In late 1826, Lockyer led an expedition to claim Western Australia for Britain. He sailed on the brig Amity, arriving at King George Sound on 25 December, with twenty troops and twenty three convicts. This was the beginning of the first European settlement in Western Australia. On 21 January 1827, as instructed by the Secretary of State for War and the Colonies Earl Bathurst, the Union Jack was raised and a feu de joie fired by the troops, formally annexing the territory, in assertion of the first official claim by the Imperial Government to British possession over the whole continent of Australia.

The military base established by Lockyer was named Frederick Town, later renamed Albany, and would become an important deep water port. His interview with two sealers, arrested for crimes against local people, revealed intelligence of Dumont D'Urville's survey of King George Sound. Lockyer had planned an overland journey to the Swan River region in February, but learned that James Stirling had already examined the area. Lockyer was to remain in the settlement until command could be given to Captain Joseph Wakefield. Lockyer returned to Sydney on 3 April 1827, sold his army commission and settled in Sydney.

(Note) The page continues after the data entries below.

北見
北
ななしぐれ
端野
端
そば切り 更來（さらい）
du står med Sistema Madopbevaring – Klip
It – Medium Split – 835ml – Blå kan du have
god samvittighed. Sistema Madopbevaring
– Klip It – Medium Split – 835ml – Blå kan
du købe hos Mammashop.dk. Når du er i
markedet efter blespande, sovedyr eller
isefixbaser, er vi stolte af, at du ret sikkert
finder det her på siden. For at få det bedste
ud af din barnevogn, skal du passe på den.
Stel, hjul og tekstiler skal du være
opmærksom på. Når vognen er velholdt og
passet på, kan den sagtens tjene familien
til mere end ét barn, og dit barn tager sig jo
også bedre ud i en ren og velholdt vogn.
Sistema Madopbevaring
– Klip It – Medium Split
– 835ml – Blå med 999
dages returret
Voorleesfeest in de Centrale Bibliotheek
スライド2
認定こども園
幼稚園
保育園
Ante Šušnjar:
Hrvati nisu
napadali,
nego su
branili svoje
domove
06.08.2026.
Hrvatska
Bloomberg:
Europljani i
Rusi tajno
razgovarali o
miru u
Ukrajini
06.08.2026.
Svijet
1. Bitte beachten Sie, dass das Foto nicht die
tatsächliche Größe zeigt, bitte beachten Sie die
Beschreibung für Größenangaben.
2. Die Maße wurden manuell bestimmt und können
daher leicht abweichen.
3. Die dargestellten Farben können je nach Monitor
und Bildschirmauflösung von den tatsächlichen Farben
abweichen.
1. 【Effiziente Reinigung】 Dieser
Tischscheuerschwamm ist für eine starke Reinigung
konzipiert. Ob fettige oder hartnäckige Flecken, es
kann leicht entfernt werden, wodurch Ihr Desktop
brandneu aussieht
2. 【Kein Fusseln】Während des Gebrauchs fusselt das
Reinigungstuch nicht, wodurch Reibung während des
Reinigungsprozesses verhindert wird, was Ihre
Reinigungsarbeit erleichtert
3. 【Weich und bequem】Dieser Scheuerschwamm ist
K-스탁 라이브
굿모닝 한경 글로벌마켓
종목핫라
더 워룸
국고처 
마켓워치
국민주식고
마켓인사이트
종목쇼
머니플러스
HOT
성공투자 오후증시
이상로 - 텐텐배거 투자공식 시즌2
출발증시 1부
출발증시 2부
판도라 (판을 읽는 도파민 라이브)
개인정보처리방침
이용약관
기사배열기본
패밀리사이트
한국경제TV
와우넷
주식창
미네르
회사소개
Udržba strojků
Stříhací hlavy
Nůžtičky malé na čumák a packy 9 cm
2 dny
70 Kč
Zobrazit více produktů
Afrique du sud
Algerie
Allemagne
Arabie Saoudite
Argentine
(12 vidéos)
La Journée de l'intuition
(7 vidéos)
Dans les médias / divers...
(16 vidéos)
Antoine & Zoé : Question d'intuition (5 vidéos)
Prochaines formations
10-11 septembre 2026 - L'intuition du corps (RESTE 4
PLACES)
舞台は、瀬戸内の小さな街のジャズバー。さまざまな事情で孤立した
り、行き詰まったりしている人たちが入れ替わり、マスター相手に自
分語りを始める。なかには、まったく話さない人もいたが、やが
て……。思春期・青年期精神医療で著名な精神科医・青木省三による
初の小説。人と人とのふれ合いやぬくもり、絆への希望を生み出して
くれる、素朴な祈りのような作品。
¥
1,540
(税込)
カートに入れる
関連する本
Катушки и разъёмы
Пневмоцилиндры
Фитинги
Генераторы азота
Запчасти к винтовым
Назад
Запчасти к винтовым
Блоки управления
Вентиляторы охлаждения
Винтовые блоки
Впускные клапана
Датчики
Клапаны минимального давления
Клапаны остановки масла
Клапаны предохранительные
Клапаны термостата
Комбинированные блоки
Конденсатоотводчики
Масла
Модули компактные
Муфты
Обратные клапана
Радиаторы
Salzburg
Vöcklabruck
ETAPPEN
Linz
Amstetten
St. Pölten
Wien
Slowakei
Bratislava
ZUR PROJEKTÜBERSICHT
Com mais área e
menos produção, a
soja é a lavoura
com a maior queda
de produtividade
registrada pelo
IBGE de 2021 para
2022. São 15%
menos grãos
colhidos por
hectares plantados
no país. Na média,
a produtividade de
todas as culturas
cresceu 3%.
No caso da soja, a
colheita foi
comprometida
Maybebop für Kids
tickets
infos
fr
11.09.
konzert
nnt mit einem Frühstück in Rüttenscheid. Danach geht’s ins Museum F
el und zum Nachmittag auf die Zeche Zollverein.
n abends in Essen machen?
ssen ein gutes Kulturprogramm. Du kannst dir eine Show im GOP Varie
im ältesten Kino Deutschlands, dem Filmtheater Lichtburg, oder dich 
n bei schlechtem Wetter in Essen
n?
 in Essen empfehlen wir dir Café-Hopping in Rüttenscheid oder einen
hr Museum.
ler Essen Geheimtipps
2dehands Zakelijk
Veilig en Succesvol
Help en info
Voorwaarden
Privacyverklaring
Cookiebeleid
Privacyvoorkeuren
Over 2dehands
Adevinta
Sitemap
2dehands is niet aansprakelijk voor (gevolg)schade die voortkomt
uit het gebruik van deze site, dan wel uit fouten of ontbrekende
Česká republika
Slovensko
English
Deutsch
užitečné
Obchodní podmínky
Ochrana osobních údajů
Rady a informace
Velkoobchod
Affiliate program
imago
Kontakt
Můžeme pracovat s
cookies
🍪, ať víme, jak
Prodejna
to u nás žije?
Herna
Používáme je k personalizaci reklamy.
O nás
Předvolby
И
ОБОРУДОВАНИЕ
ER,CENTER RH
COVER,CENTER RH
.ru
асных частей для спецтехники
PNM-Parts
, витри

In 1852 Lockyer was appointed serjeant-at-arms to the New South Wales Legislative Council and on 16 May 1856 he became the council's first Usher of the Black Rod. In September 1854 he was commissioned a captain on the formation of the Sydney Volunteer Rifle Corps, a citizens' militia force.

On 18 November 1854, Lockyer married Elizabeth Colston. Elizabeth's brother William Edward Colston (1839–1895) was to be great-great-great-grandfather of Queensland senator Mal Colston.

Lockyer died from the effects of influenza on 10 June 1860 at his home in Bay Street, Woolloomooloo and was buried in Camperdown Cemetery, Sydney.

The Sydney suburb of Ermington is named after Lockyer's residence, "Ermington House". A suburb of Albany, Western Australia, commemorates the city's founder. Lockyer Creek, Lockyer Valley and Lockyer Valley Regional Council in Queensland were named after Major Lockyer. His name and image were utilized in the Centenary of Albany, Western Australia and the booklet published at that time.